Set down each entry again exactly as written.

+ + + + + + +

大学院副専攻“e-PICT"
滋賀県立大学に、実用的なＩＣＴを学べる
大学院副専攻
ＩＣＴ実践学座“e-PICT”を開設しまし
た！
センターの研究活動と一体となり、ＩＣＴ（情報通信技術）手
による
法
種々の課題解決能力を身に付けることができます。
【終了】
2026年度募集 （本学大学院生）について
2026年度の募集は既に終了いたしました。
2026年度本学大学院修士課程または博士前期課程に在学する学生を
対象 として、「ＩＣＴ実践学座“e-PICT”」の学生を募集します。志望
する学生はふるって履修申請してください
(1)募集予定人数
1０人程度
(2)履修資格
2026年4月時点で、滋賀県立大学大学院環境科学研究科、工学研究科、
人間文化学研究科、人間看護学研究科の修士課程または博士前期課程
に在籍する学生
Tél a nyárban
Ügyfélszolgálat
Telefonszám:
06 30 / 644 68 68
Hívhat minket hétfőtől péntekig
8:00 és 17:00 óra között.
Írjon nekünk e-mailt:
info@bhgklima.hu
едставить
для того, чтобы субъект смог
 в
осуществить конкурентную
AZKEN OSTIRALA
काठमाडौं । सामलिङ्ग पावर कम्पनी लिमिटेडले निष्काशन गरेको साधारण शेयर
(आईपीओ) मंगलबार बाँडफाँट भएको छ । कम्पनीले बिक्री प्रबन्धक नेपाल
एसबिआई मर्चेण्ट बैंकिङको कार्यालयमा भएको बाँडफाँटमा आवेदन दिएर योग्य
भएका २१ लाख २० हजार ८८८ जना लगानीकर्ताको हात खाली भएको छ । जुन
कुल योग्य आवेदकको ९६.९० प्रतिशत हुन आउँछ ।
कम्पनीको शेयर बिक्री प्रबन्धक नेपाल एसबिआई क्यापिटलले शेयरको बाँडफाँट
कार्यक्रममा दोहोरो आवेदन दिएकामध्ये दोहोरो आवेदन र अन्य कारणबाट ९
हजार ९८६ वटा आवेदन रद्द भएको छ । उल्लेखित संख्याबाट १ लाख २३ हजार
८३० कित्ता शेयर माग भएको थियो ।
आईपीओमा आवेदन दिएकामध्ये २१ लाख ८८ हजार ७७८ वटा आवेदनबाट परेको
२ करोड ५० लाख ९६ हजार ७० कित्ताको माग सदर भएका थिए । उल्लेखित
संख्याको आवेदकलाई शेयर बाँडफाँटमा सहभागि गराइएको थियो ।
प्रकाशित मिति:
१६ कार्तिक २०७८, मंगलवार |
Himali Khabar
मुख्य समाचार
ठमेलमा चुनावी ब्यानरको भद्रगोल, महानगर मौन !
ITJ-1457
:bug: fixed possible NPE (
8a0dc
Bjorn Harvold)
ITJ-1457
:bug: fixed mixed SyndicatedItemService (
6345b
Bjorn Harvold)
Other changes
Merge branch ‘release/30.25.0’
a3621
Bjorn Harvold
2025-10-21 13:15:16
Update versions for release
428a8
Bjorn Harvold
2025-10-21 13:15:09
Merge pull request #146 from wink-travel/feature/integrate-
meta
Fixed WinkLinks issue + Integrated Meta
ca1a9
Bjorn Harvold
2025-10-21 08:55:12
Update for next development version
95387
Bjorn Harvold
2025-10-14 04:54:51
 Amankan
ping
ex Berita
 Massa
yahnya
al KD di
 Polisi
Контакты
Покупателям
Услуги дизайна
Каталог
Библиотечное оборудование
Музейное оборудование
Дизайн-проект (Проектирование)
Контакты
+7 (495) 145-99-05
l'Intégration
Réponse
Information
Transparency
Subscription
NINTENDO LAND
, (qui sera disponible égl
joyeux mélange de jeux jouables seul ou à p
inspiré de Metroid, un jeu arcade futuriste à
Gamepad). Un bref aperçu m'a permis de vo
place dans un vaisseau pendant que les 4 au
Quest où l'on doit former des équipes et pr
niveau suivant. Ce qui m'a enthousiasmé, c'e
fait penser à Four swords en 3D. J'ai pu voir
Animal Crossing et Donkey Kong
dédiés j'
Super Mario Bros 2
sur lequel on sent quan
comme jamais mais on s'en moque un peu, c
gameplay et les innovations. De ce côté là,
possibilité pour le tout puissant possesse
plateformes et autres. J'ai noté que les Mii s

+ + + + + + +

ANSWER SPACE -
大学院副専攻“e-PICT"
滋賀県立大学に、実用的なＩＣＴを学べる
大学院副専攻
ＩＣＴ実践学座“e-PICT”を開設しまし
た！
センターの研究活動と一体となり、ＩＣＴ（情報通信技術）手
による
法
種々の課題解決能力を身に付けることができます。
【終了】
2026年度募集 （本学大学院生）について
2026年度の募集は既に終了いたしました。
2026年度本学大学院修士課程または博士前期課程に在学する学生を
対象 として、「ＩＣＴ実践学座“e-PICT”」の学生を募集します。志望
する学生はふるって履修申請してください
(1)募集予定人数
1０人程度
(2)履修資格
2026年4月時点で、滋賀県立大学大学院環境科学研究科、工学研究科、
人間文化学研究科、人間看護学研究科の修士課程または博士前期課程
に在籍する学生
Tél a nyárban
Ügyfélszolgálat
Telefonszám:
06 30 / 644 68 68
Hívhat minket hétfőtől péntekig
8:00 és 17:00 óra között.
Írjon nekünk e-mailt:
info@bhgklima.hu
едставить
для того, чтобы субъект смог
 в
осуществить конкурентную
AZKEN OSTIRALA
काठमाडौं । सामलिङ्ग पावर कम्पनी लिमिटेडले निष्काशन गरेको साधारण शेयर
(आईपीओ) मंगलबार बाँडफाँट भएको छ । कम्पनीले बिक्री प्रबन्धक नेपाल
एसबिआई मर्चेण्ट बैंकिङको कार्यालयमा भएको बाँडफाँटमा आवेदन दिएर योग्य
भएका २१ लाख २० हजार ८८८ जना लगानीकर्ताको हात खाली भएको छ । जुन
कुल योग्य आवेदकको ९६.९० प्रतिशत हुन आउँछ ।
कम्पनीको शेयर बिक्री प्रबन्धक नेपाल एसबिआई क्यापिटलले शेयरको बाँडफाँट
कार्यक्रममा दोहोरो आवेदन दिएकामध्ये दोहोरो आवेदन र अन्य कारणबाट ९
हजार ९८६ वटा आवेदन रद्द भएको छ । उल्लेखित संख्याबाट १ लाख २३ हजार
८३० कित्ता शेयर माग भएको थियो ।
आईपीओमा आवेदन दिएकामध्ये २१ लाख ८८ हजार ७७८ वटा आवेदनबाट परेको
२ करोड ५० लाख ९६ हजार ७० कित्ताको माग सदर भएका थिए । उल्लेखित
संख्याको आवेदकलाई शेयर बाँडफाँटमा सहभागि गराइएको थियो ।
प्रकाशित मिति:
१६ कार्तिक २०७८, मंगलवार |
Himali Khabar
मुख्य समाचार
ठमेलमा चुनावी ब्यानरको भद्रगोल, महानगर मौन !
ITJ-1457
:bug: fixed possible NPE (
8a0dc
Bjorn Harvold)
ITJ-1457
:bug: fixed mixed SyndicatedItemService (
6345b
Bjorn Harvold)
Other changes
Merge branch ‘release/30.25.0’
a3621
Bjorn Harvold
2025-10-21 13:15:16
Update versions for release
428a8
Bjorn Harvold
2025-10-21 13:15:09
Merge pull request #146 from wink-travel/feature/integrate-
meta
Fixed WinkLinks issue + Integrated Meta
ca1a9
Bjorn Harvold
2025-10-21 08:55:12
Update for next development version
95387
Bjorn Harvold
2025-10-14 04:54:51
 Amankan
ping
ex Berita
 Massa
yahnya
al KD di
 Polisi
Контакты
Покупателям
Услуги дизайна
Каталог
Библиотечное оборудование
Музейное оборудование
Дизайн-проект (Проектирование)
Контакты
+7 (495) 145-99-05
l'Intégration
Réponse
Information
Transparency
Subscription
NINTENDO LAND
, (qui sera disponible égl
joyeux mélange de jeux jouables seul ou à p
inspiré de Metroid, un jeu arcade futuriste à
Gamepad). Un bref aperçu m'a permis de vo
place dans un vaisseau pendant que les 4 au
Quest où l'on doit former des équipes et pr
niveau suivant. Ce qui m'a enthousiasmé, c'e
fait penser à Four swords en 3D. J'ai pu voir
Animal Crossing et Donkey Kong
dédiés j'
Super Mario Bros 2
sur lequel on sent quan
comme jamais mais on s'en moque un peu, c
gameplay et les innovations. De ce côté là,
possibilité pour le tout puissant possesse
plateformes et autres. J'ai noté que les Mii s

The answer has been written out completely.